### EXERCISE REQUIREMENTS
Print every record exactly, but leave out the pictures.

== Segment start ==

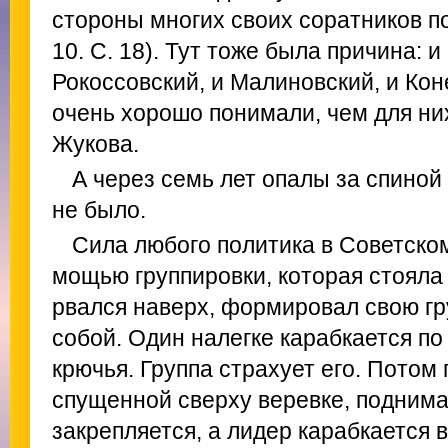
стороны многих своих соратников п
10. С. 18). Тут тоже была причина: и
Рокоссовский, и Малиновский, и Кон
очень хорошо понимали, чем для ни
Жукова.
А через семь лет опалы за спиной
не было.
Сила любого политика в Советско
мощью группировки, которая стояла 
рвался наверх, формировал свою гру
собой. Один налегке карабкается по
крючья. Группа страхует его. Потом
спущенной сверху веревке, поднимае
закрепляется, а лидер карабкается 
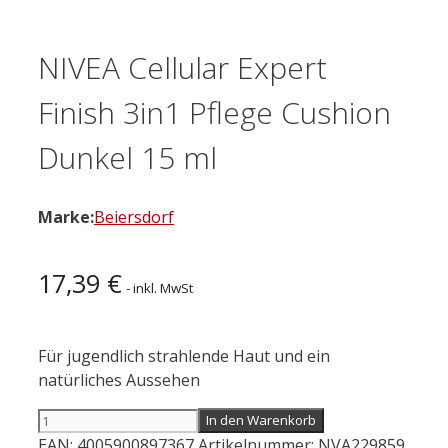
NIVEA Cellular Expert
Finish 3in1 Pflege Cushion
Dunkel 15 ml
Marke:
Beiersdorf
17,39
€
- inkl. MwSt
Für jugendlich strahlende Haut und ein
natürliches Aussehen
NIVEA
In den Warenkorb
Cellular
EAN:
4005900897367
Artikelnummer:
NVA229859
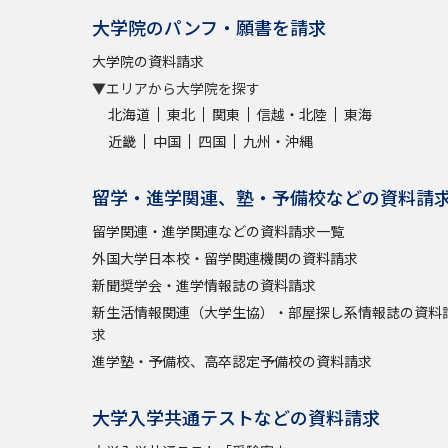
大学院のパンフ・願書を請求
大学院の資料請求
▼エリアから大学院を探す
北海道
東北
関東
信越・北陸
東海
近畿
中国
四国
九州・沖縄
留学・進学関連、塾・予備校などの資料請
留学関連・進学関連などの資料請求一覧
外国大学日本校・留学関連機関の資料請求
新聞奨学会・進学情報誌の資料請求
新生活情報関連（大学生協）・部屋探し系情報誌の資料
求
進学塾・予備校、高卒認定予備校の資料請求
大学入学共通テストなどの資料請求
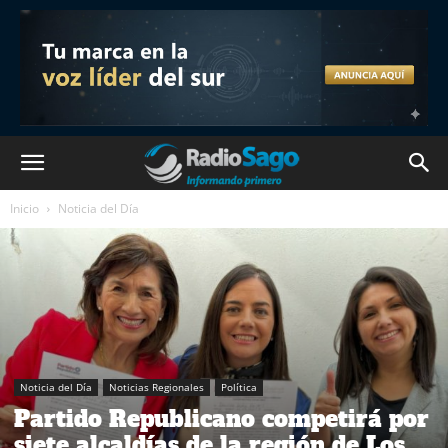
Inicio
Noticia del Día
Noticia del Día
Noticias Regionales
Política
Partido Republicano competirá por
siete alcaldías de la región de Los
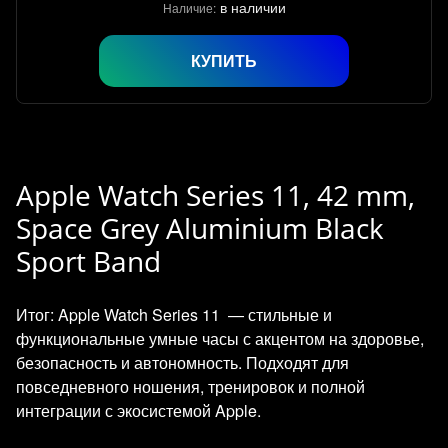
в наличии
Наличие:
КУПИТЬ
Apple Watch Series 11, 42 mm,
Space Grey Aluminium Black
Sport Band
Итог: Apple Watch Series 11 — стильные и
функциональные умные часы с акцентом на здоровье,
безопасность и автономность. Подходят для
повседневного ношения, тренировок и полной
интеграции с экосистемой Apple.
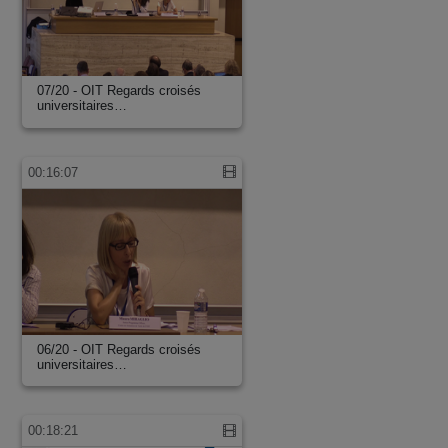
07/20 - OIT Regards croisés
universitaires…
00:16:07
06/20 - OIT Regards croisés
universitaires…
00:18:21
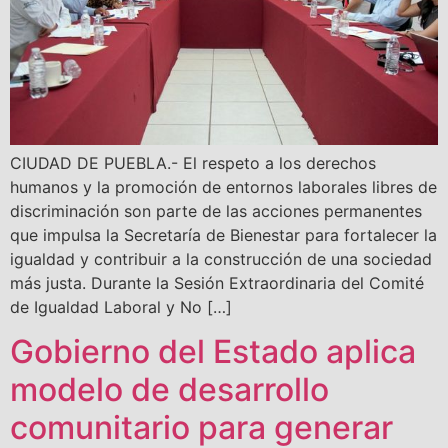
CIUDAD DE PUEBLA.- El respeto a los derechos
humanos y la promoción de entornos laborales libres de
discriminación son parte de las acciones permanentes
que impulsa la Secretaría de Bienestar para fortalecer la
igualdad y contribuir a la construcción de una sociedad
más justa. Durante la Sesión Extraordinaria del Comité
de Igualdad Laboral y No […]
Gobierno del Estado aplica
modelo de desarrollo
comunitario para generar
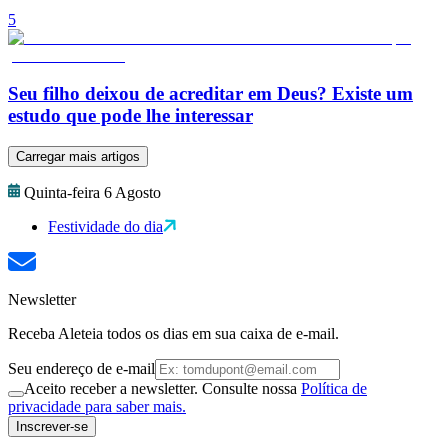
5
Seu filho deixou de acreditar em Deus? Existe um
estudo que pode lhe interessar
Carregar mais artigos
Quinta-feira 6 Agosto
Festividade do dia
Newsletter
Receba Aleteia todos os dias em sua caixa de e-mail.
Seu endereço de e-mail
Aceito receber a newsletter. Consulte nossa
Política de
privacidade para saber mais.
Inscrever-se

== Segment end ==

### FINISHED EXERCISE
стороны многих своих соратников п
10. С. 18). Тут тоже была причина: и
Рокоссовский, и Малиновский, и Кон
очень хорошо понимали, чем для ни
Жукова.
А через семь лет опалы за спиной
не было.
Сила любого политика в Советско
мощью группировки, которая стояла 
рвался наверх, формировал свою гру
собой. Один налегке карабкается по
крючья. Группа страхует его. Потом
спущенной сверху веревке, поднимае
закрепляется, а лидер карабкается 
NIVEA Cellular Expert
Finish 3in1 Pflege Cushion
Dunkel 15 ml
Marke:
Beiersdorf
17,39
€
- inkl. MwSt
Für jugendlich strahlende Haut und ein
natürliches Aussehen
NIVEA
In den Warenkorb
Cellular
EAN:
4005900897367
Artikelnummer:
NVA229859
大学院のパンフ・願書を請求
大学院の資料請求
▼エリアから大学院を探す
北海道
東北
関東
信越・北陸
東海
近畿
中国
四国
九州・沖縄
留学・進学関連、塾・予備校などの資料請
留学関連・進学関連などの資料請求一覧
外国大学日本校・留学関連機関の資料請求
新聞奨学会・進学情報誌の資料請求
新生活情報関連（大学生協）・部屋探し系情報誌の資料
求
進学塾・予備校、高卒認定予備校の資料請求
大学入学共通テストなどの資料請求
Inicio
Noticia del Día
Noticia del Día
Noticias Regionales
Política
Partido Republicano competirá por
siete alcaldías de la región de Los
в наличии
Наличие:
КУПИТЬ
Apple Watch Series 11, 42 mm,
Space Grey Aluminium Black
Sport Band
Итог: Apple Watch Series 11 — стильные и
функциональные умные часы с акцентом на здоровье,
безопасность и автономность. Подходят для
повседневного ношения, тренировок и полной
интеграции с экосистемой Apple.
07/20 - OIT Regards croisés
universitaires…
00:16:07
06/20 - OIT Regards croisés
universitaires…
00:18:21
CIUDAD DE PUEBLA.- El respeto a los derechos
humanos y la promoción de entornos laborales libres de
discriminación son parte de las acciones permanentes
que impulsa la Secretaría de Bienestar para fortalecer la
igualdad y contribuir a la construcción de una sociedad
más justa. Durante la Sesión Extraordinaria del Comité
de Igualdad Laboral y No […]
Gobierno del Estado aplica
modelo de desarrollo
comunitario para generar
5
Seu filho deixou de acreditar em Deus? Existe um
estudo que pode lhe interessar
Carregar mais artigos
Quinta-feira 6 Agosto
Festividade do dia
Newsletter
Receba Aleteia todos os dias em sua caixa de e-mail.
Seu endereço de e-mail
Aceito receber a newsletter. Consulte nossa
Política de
privacidade para saber mais.
Inscrever-se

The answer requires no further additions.